Pero el NGST contará con poderosos aliados terrestres, que analizarán en detalle la débil radiación que nos llega desde esas lejanísimas galaxias. Ya se habla de telescopios ópticos que dejarán en ridículo a los más grandes de la actualidad. Aparatos con espejos de 30, 50 y hasta 100 metros de diámetro, como el OWL, el coloso que sueñan construir, hacia mediados de este siglo, los visionarios astrónomos del ESO, el Observatorio Europeo del Sur. Así, por primera vez, la humanidad podrá asistir al amanecer del universo moderno.

ORIGEN Y DESTINO
Lo de “moderno” tiene que ver con la existencia de galaxias, porque hubo una época previa en las que esas islas de estrellas se gestaron: fue la “Edad Oscura”, un período que comenzó con la formación de los átomos (el proceso que desencadenó la emisión de la famosa “radiación de fondo”), unos 380 mil años después del Big Bang, y que finalizó unos 200 millones de años después, con las galaxias ya formadas a partir de la suma gravitatoria de enormes nubes gaseosas.
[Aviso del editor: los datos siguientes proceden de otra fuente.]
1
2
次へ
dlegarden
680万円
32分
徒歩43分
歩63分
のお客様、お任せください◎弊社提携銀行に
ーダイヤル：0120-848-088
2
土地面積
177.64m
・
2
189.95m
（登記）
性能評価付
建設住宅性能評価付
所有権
Es justamente en esa fundamental ventana temporal donde se zambullirán los telescopios del futuro, con la esperanza de ver los desordenados ladrillos gaseosos que dieron forma a esas maravillas espiraladas, elípticas, anulares e irregulares que pueblan el universo desde entonces.
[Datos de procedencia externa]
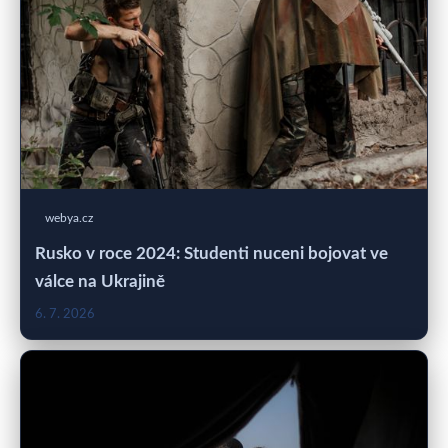
webya.cz
Rusko v roce 2024: Studenti nuceni bojovat ve
válce na Ukrajině
6. 7. 2026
Uno de los descubrimientos científicos más sensacionales de los últimos tiempos ha sido la aparente aceleración en la expansión del universo, iniciada hace 13.700 millones de años con el Big Bang. Y la aparente responsable de semejante insolencia cósmica (hasta fines de los años ‘90, nadie esperaba que el universo acelerara, sino todo lo contrario) parece ser la llamada “energía oscura”, una misteriosa entidad que, en pocas palabras, podría definirse, precisamente, como el “lado oscuro de la fuerza de gravedad”; o una “antigravedad”. Otra oscura cuestión es la materia también llamada “oscura”, que parece superar a la materia “normal” en una relación de 5 a 1 o más, y que actúa como argamasa en la estructura de las galaxias y de los cúmulos galácticos. El punto es que conocer mejor las propiedades de estas oscuras entidades será fundamental para resolver una cuestión mayúscula: el destino del universo. ¿Habrá expansión eterna? ¿O todo terminará en una feroz contracción, el famoso Big Crunch? Por ahora, todo indica que la “poca” cantidad de materia (y en consecuencia, gravedad), sumada a la acción repulsiva de la energía oscura, desembocarán inevitablemente en un universo desbocado, que jamás detendrá su marcha, y será cada vez más grande, frío y oscuro, pura inmensidad en expansión. Detodos modos, todavía no hay grandes certezas, y serán necesarias varias décadas de mediciones, análisis y observaciones a cargo de instrumentos cada vez más agudos, aparatos que junto a la inteligencia humana, sumarán fuerzas para develar la suerte final de todo lo que existe.
El futuro de la astronomía luce sumamente prometedor. Durante las próximas décadas, seremos testigos de fabulosos progresos en el conocimiento del universo, a pequeña, mediana y gran escala: una verdadera revolución científica comienza a insinuarse por detrás del horizonte.